Il romanzo l’attirava ed essa subiva l'attrazione delle cose proibite, attrazione penetrata in lei cogli affetti della sua infanzia. L’orrore naturale che vieta alla maggioranza delle donne di seguire le vie pericolose della passione in lei era affievolito o latente. Figlia illegittima di una madre ribelle alle leggi, in nome dell'amore, questo fatto aveva pesato su tutta la sua vita. In cuor suo essa risentiva già uno sprezzo vivissimo per l’interpretazione che la maggior parte dei mortali non mancherebbe di dare a ciò che stava per fare.

— Che importa? Sono padrona di me stessa, non sono responsabile verso nessuno. Scelgo per conto mio — arrischio per me sola!

Quando finalmente si alzò da sedere e si accinse a sciogliere, poi a rassettare la massa corvina dei suoi capelli, le sembrò che il riflesso nello specchio era quello di un’altra donna, vivente in un altro mondo. Essa aveva calpestata ogni traccia di timidezza sotto ai piedi e si era liberata da ciò che ci incatena tutti — il rispetto umano.

Ritta davanti allo specchio ovale a cornice classica posato sulla caminiera della camera che era stata quella di Lady Mary Leicester, gli occhi di Julie si posarono vagamente su dei piccoli ritratti di famiglia, su delle miniature religiose appese ai lati dello specchio medesimo. Lady Mary e. sua sorella, bambine, di cui le teste, brutte assai, sorgevano timidamente da abiti bianchi a vita corta; la madre di Lady Mary, vecchia dama in cuffia e fichu bianchi dallo sguardo austero e buono; dal lato opposto, un pastore protestante, forse il fratello della vecchia ora, collo stesso tipo di faccia, ma dai lineamenti più dolci. Sopra e sotto a questi ritratti, parecchie miniature su cartone, eseguite con cura da Lady “Mary in persona ed il cui testo era il seguente:

— Voi, Signore, sapete quando mi alzo e quando mi corico.

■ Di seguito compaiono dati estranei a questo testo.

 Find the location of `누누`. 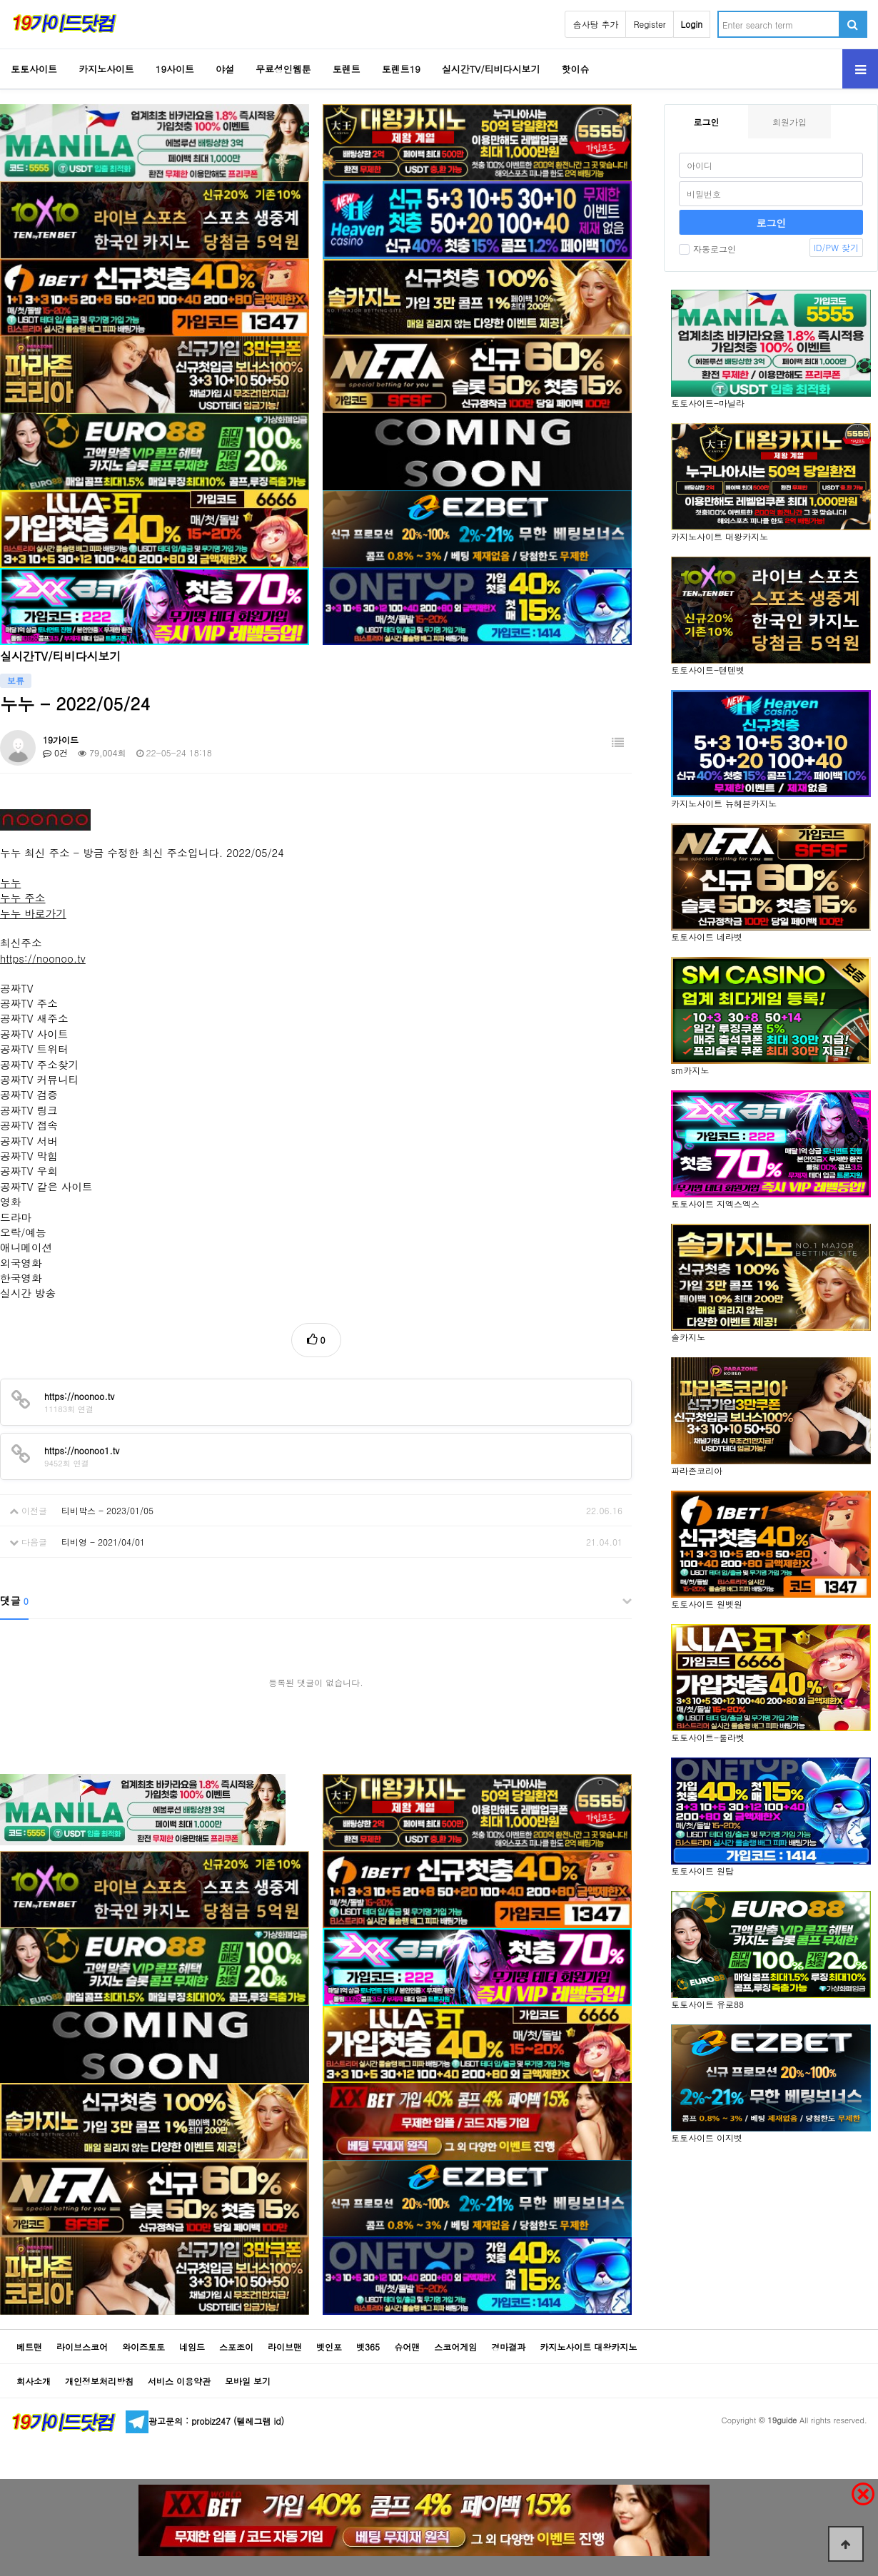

— Lavatemi, e sarò più candida della neve.

— Non temete, piccolo gregge; è a suo piacimento che vostro padre vi dà il suo regno.

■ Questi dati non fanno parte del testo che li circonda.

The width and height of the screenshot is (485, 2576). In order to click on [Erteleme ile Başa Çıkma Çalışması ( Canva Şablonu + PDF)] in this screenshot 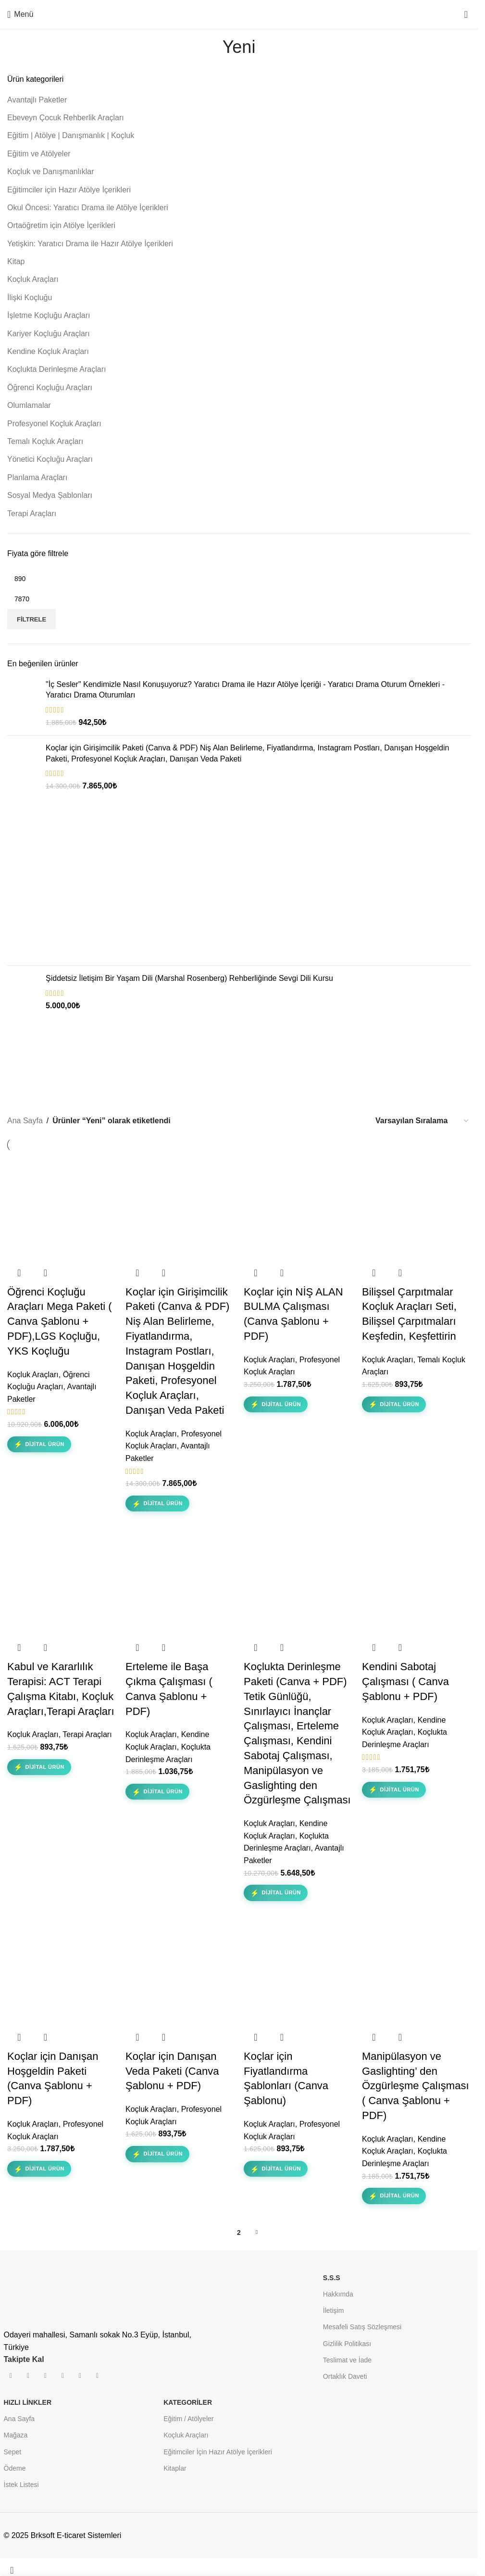, I will do `click(179, 1581)`.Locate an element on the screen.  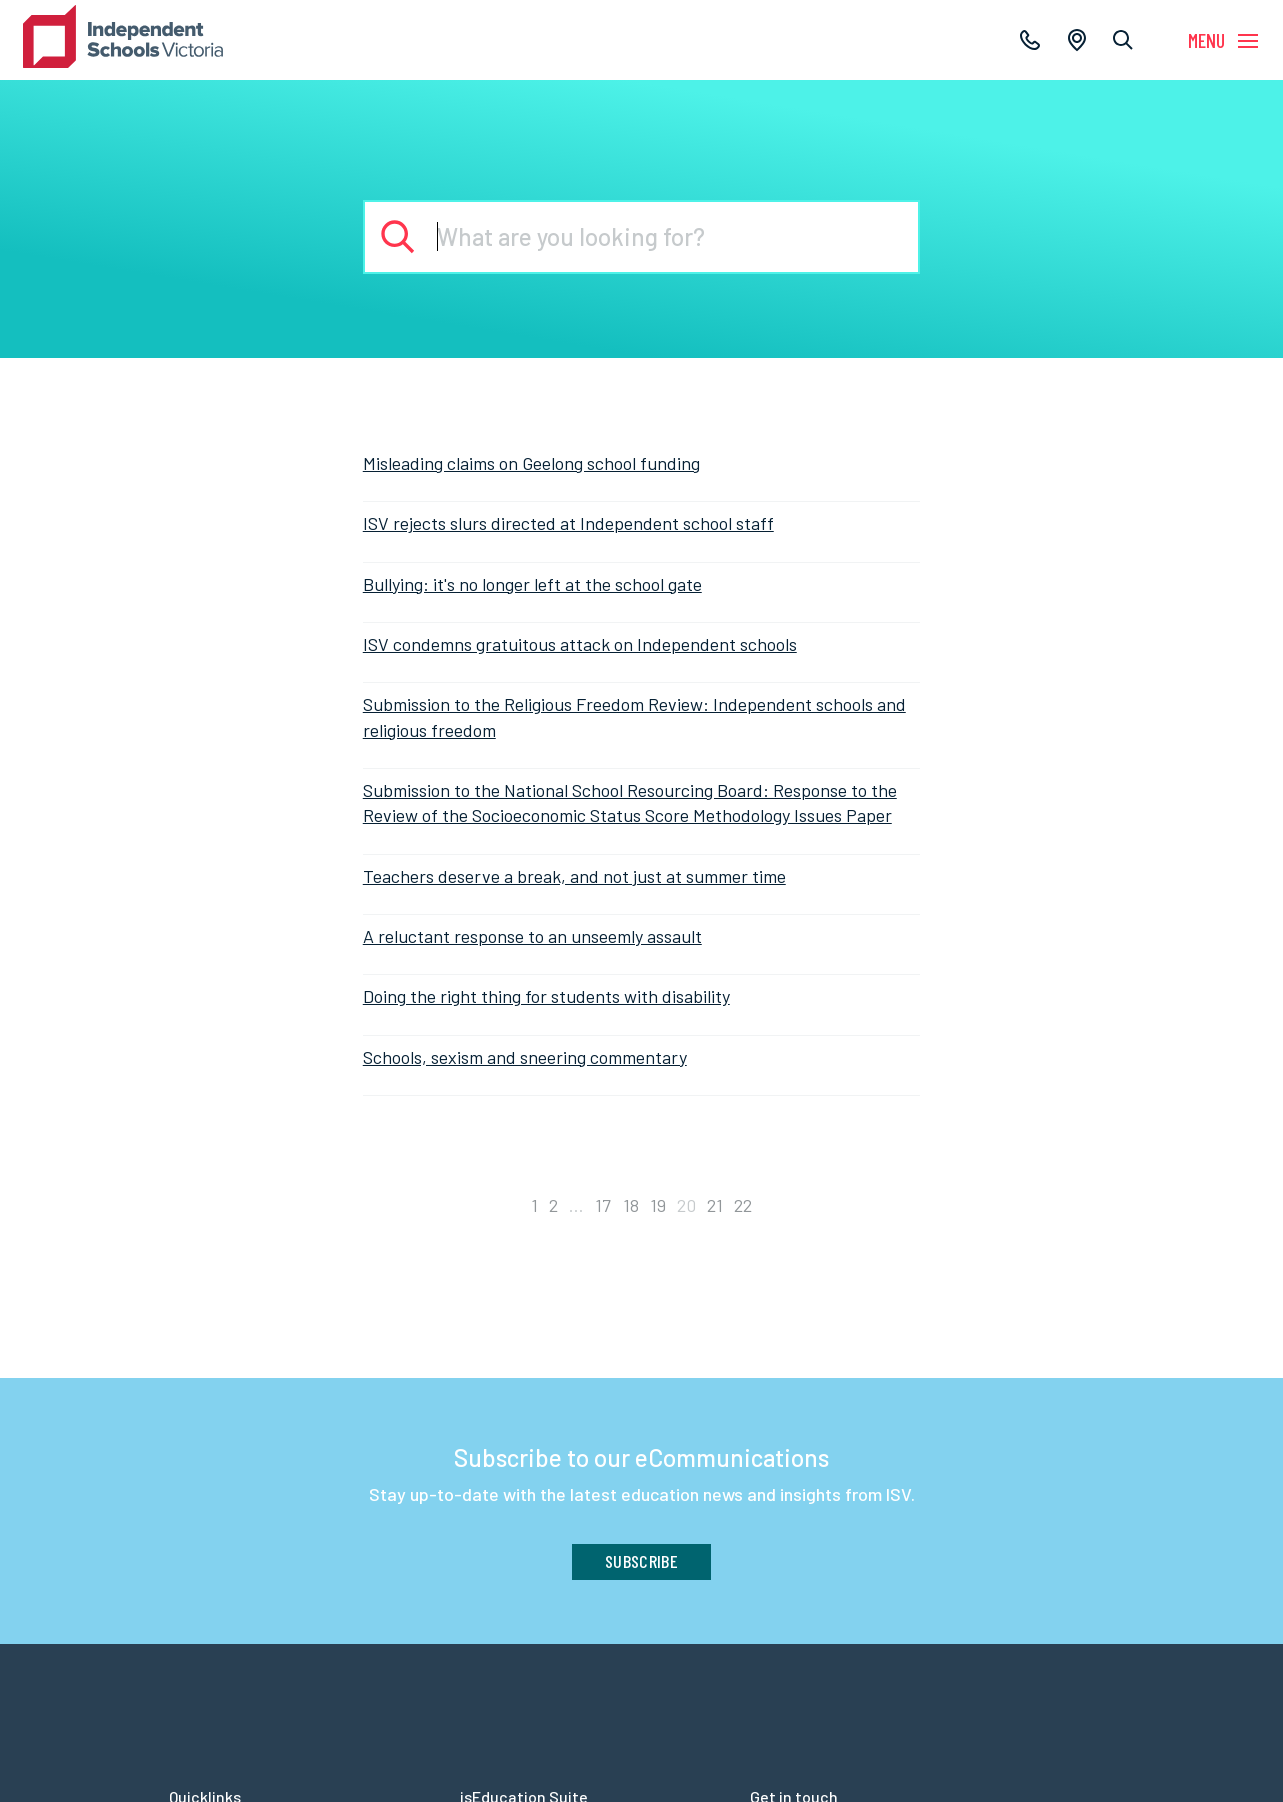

Julie lesse. quelle parole, dapprima distrattamente, poi con ripulsione. Quella devozione anglicana, così ben nutrita, così strettamente protetta e che misurava l'universo colla propria misura, sembrava al suo spirito quasi cattolico null’altro che ipocrisia ed affettazione.

— Non è con simili forze — pensava essa — che si governa il mondo reale degli uomini e delle donne.

E mentre si scostava, osservò due piccole immagini religiose, precise a quelle che in convento soleva mettere nel suo libro di preghiere. Quelle immagini erano state attaccate al muro sotto alle miniature.

— Ah! Thérèse! — diss’ella fra sè con improvviso dolore. — Chi sa se dorme la povera piccina?

Tese l'orecchio. Una debole tosse risuonò nella camera vicina.

Julie attraversò il pianerottolo.

— Thérèse, non dormi ancora?

Una voce rispose dolcemente nell'oscurità.

— Je t'attendais, Mademoiselle.

Julie si avvicinò al letto della bambina, depose il lume, e si curvò per baciarla.

Una esile manina le accarezzò la guancia.

— Ah! come sarà bello di essere a Bruges con Mademoiselle.

Julie indietreggiò.

— Non vi sarò domani, carina.

— Non domani? Oh! Mademoiselle! — esclamò Thérèse con voce desolata.